Pakistan will close all education institutions from Thursday through January 11 as Covid-19 cases mount in the country, according to education minister Shafqat Mahmood.

Home learning will be instituted between Thursday and December 24, when holidays begin, Mahmood announced Monday.

Health authorities in Pakistan have recorded 2,756 new cases of the virus over the past 24 hours. At the end of October, the country’s health ministry announced that Pakistan was officially in the midst of a “second wave” of the virus.

Pakistan has had 376,929 cases of Covid-19 with 7,696 deaths recorded since March, according to Johns Hopkins University figures.

5:07 a.m.
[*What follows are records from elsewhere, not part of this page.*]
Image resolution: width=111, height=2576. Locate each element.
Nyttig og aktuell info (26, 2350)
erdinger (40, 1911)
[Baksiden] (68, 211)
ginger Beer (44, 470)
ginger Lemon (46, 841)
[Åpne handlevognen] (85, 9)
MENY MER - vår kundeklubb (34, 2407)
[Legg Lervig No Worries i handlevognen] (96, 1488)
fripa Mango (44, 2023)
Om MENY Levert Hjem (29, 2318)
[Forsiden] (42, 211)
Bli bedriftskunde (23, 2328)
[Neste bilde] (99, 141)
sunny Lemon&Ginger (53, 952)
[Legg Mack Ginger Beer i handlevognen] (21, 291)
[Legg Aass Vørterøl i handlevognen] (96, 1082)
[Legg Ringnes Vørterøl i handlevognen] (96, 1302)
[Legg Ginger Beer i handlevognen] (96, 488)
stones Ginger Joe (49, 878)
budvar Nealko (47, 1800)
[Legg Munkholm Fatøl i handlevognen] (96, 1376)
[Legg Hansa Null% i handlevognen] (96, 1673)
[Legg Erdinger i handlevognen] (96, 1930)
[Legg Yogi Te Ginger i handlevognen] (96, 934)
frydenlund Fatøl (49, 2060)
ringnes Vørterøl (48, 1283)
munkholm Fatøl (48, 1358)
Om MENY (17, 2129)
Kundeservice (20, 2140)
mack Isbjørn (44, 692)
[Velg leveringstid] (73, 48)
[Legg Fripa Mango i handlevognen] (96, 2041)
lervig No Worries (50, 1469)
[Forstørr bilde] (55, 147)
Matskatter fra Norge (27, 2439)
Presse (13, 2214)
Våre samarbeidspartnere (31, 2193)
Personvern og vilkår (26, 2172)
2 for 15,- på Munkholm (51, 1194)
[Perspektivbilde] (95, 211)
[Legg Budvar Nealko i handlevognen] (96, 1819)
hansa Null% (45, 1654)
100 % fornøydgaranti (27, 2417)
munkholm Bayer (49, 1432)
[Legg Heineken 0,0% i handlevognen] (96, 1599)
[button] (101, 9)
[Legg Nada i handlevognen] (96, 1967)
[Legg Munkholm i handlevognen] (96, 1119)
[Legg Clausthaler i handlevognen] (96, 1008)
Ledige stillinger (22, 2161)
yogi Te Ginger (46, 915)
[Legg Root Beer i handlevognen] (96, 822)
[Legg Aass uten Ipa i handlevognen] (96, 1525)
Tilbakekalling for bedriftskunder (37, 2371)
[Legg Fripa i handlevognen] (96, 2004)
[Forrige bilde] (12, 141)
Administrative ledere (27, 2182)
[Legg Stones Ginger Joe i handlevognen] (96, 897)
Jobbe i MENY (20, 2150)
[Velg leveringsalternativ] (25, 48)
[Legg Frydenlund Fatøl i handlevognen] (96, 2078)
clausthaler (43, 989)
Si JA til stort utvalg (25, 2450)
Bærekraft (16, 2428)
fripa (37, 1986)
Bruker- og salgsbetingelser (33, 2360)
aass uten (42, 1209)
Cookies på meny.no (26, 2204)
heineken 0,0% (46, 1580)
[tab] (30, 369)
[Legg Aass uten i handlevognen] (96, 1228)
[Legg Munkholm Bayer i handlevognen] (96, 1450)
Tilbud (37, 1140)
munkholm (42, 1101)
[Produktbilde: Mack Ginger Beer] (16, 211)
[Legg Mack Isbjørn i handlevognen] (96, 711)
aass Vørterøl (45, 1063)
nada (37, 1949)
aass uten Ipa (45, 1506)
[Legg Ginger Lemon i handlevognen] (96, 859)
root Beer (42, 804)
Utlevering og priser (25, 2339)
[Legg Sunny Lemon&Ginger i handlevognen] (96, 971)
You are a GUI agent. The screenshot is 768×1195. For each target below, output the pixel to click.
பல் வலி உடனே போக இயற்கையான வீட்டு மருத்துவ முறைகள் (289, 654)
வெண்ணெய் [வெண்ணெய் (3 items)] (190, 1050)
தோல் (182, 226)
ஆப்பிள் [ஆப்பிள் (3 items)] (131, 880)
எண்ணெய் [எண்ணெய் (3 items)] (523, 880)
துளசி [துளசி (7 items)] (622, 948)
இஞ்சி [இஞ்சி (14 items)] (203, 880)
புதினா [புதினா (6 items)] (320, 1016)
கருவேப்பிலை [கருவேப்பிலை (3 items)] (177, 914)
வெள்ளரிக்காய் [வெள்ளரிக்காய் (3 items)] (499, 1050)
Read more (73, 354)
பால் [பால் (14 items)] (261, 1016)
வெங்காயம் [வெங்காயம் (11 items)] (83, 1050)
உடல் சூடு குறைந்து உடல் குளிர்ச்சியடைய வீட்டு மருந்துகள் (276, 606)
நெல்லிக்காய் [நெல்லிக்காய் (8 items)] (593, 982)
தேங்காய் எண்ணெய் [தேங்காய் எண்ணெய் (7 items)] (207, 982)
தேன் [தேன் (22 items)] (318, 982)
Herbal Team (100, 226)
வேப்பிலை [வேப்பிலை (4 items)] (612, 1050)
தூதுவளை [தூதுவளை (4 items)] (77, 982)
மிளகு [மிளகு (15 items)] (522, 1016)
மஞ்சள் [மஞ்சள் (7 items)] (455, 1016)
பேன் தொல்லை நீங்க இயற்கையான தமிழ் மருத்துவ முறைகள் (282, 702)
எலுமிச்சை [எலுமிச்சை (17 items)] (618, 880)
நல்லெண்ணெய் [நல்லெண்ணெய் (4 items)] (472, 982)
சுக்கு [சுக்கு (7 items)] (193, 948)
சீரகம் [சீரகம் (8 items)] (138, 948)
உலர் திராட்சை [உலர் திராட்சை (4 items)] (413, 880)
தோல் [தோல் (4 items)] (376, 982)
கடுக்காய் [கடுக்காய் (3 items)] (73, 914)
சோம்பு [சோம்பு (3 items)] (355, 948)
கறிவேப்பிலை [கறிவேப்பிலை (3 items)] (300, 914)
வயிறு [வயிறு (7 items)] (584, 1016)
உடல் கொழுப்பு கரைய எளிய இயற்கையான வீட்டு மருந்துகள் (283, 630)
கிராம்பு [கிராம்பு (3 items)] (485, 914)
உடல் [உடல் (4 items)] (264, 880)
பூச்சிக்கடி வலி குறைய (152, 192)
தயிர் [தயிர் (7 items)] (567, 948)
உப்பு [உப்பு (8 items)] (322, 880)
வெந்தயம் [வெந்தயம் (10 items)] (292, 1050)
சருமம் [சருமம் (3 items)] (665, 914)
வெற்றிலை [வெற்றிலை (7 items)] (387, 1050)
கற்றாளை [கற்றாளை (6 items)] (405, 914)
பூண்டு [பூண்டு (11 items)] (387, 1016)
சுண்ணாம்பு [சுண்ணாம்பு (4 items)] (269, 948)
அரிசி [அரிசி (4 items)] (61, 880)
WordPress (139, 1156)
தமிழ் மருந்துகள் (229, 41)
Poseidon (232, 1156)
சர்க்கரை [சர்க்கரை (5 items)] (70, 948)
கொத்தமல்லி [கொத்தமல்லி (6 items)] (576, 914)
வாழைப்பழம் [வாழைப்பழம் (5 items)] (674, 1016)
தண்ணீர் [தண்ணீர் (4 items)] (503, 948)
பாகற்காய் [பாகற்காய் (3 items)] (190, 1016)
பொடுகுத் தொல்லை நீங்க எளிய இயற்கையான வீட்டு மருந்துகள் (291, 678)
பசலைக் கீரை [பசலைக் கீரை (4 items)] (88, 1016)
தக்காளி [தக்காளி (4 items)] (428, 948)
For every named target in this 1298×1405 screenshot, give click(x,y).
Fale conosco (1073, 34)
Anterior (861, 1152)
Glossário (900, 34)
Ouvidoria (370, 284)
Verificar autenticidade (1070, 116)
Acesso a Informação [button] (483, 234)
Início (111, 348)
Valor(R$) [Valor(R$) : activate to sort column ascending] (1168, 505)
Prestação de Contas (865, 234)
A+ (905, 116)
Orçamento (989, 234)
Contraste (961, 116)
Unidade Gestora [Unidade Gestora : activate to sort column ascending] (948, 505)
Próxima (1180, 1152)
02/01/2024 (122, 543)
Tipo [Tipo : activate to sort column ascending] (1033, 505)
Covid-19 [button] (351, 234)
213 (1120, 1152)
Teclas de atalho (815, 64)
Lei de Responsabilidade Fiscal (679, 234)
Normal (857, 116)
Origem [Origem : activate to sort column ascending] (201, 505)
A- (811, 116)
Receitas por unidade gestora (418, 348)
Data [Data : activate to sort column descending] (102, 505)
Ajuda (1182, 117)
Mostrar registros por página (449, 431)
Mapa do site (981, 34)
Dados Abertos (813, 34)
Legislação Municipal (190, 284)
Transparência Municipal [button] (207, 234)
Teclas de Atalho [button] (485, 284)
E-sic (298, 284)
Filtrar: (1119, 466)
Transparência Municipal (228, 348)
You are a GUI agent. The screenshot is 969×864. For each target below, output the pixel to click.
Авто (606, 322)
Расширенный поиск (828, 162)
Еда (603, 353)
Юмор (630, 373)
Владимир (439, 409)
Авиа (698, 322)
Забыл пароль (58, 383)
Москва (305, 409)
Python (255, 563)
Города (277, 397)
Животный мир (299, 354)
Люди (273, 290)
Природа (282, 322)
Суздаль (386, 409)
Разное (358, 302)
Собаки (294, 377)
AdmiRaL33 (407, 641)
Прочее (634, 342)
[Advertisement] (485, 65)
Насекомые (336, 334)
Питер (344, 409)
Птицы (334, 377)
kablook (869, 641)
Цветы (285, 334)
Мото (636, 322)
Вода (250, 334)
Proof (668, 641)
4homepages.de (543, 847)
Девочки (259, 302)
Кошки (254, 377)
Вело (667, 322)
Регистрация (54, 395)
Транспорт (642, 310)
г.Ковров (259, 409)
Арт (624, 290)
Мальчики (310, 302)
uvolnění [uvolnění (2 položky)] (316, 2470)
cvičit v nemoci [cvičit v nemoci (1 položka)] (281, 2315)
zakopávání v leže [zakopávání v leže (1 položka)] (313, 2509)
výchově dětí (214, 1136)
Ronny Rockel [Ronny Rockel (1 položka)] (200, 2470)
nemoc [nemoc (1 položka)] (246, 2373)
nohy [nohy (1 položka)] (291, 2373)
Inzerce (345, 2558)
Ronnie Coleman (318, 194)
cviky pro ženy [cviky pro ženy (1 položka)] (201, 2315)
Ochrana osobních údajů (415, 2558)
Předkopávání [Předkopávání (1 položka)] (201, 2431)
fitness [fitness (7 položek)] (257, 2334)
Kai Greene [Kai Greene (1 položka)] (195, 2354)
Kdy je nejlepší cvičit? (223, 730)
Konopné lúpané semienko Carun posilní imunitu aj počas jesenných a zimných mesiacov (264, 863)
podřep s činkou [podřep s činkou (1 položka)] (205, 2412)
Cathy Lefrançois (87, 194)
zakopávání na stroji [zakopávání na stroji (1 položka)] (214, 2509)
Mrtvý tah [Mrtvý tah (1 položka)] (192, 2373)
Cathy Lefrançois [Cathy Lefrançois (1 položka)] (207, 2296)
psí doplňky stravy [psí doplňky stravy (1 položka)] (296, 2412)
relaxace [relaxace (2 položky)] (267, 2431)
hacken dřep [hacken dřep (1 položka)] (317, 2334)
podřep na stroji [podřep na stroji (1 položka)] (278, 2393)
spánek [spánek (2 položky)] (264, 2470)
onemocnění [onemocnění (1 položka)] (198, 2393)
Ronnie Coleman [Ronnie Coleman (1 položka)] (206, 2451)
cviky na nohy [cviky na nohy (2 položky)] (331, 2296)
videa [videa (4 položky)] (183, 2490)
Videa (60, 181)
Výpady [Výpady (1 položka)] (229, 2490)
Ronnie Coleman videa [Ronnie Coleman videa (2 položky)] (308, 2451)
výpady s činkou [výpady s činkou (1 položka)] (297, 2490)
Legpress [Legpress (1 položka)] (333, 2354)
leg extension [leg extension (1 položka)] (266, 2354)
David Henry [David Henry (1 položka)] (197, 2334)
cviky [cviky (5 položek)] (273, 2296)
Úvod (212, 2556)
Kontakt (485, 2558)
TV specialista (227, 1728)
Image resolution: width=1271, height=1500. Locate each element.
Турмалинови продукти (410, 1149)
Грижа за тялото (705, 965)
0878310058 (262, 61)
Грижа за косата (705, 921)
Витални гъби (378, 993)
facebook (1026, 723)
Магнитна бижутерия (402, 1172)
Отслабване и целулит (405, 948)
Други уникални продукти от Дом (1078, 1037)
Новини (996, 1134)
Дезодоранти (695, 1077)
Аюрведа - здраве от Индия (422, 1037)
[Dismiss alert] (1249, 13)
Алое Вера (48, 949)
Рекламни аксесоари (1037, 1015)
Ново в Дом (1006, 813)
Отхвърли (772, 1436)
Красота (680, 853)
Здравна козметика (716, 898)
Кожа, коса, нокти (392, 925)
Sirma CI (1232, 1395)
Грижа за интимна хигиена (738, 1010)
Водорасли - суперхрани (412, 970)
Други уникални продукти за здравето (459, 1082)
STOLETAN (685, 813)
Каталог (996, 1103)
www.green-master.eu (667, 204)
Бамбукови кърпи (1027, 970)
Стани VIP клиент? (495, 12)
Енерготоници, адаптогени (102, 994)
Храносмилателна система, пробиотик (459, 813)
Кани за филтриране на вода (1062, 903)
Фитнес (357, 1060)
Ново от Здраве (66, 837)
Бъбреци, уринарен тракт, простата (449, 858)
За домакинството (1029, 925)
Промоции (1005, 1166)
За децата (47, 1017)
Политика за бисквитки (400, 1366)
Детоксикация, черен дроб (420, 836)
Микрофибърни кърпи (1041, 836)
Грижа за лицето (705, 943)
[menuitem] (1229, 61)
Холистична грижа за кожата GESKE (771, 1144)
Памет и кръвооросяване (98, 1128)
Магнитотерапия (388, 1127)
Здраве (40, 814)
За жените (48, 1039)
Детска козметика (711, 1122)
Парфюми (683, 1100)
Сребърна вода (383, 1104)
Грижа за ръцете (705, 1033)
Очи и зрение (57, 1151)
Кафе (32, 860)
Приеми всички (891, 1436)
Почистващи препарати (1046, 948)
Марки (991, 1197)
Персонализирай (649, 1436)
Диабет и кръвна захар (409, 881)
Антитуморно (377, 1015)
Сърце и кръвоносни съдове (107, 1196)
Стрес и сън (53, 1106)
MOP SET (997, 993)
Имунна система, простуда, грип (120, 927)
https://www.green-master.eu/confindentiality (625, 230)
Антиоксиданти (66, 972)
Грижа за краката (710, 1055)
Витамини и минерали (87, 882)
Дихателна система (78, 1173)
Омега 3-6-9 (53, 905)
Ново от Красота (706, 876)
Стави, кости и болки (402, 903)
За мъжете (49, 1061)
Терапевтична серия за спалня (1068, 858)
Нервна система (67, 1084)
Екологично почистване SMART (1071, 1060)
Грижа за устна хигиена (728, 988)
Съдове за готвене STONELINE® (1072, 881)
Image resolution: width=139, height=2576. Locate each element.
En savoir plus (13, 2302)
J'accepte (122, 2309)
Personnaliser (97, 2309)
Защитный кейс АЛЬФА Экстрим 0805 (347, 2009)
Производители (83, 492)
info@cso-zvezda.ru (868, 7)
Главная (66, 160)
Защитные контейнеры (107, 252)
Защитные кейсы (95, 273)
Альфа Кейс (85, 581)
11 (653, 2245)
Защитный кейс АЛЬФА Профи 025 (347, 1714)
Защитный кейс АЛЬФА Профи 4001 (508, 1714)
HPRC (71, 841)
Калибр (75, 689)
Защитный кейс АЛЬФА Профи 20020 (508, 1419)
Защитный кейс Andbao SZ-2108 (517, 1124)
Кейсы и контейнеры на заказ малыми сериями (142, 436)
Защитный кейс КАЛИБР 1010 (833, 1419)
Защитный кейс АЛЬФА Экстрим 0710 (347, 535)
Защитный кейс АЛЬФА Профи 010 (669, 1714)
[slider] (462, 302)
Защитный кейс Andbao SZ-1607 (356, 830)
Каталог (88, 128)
ET, November 23, 2020

Oxford scientist shares excitement over vaccine results

From CNN's Schams Elwazer and Sharon Braithwaite

The chief investigator of the Oxford University/AstraZeneca vaccine trial said the fact that the candidate may be up to 90% effective is exciting news.

Results from clinical trials of this coronavirus vaccine show it has “an average efficacy of 70%,” with one dosing regimen showing an efficacy of 90%, pharmaceutical firm AstraZeneca said in a Monday news release.

"Excitingly, we've found that one of our dosing regimens may be around 90% effective and if this dosing regime is used, more people could be vaccinated with planned vaccine supply,” Andrew Pollard, chief investigator of the Oxford Vaccine Trial, said.

How AstraZeneca's statement explains the dosing regimens:

  • When the vaccine was given as a half dose, followed by a full dose at least one month apart, the efficacy was 90%.
  • When given as two full doses at least one month apart, the efficacy was 62%.
  • The combined analysis from both dosing regimens resulted in an average efficacy of 70%.

The clinical trials, conducted in the UK and Brazil, showed the vaccine was highly effective in preventing Covid-19 with no hospitalizations or severe cases of the disease reported, the statement said.

Sarah Gilbert, professor of Vaccinology at the University of Oxford, said that announcement the "takes us another step closer to the time when we can use vaccines to bring an end to the devastation caused by SARS-CoV-2."

"It has been a privilege to be part of this multi-national effort which will reap benefits for the whole world," she added.

The UK government has already ordered 100 million doses of the vaccine. AstraZeneca told CNN on Friday that the company had delivered four million vials of its coronavirus vaccine candidate to the UK government, with millions more frozen doses ready to be sent.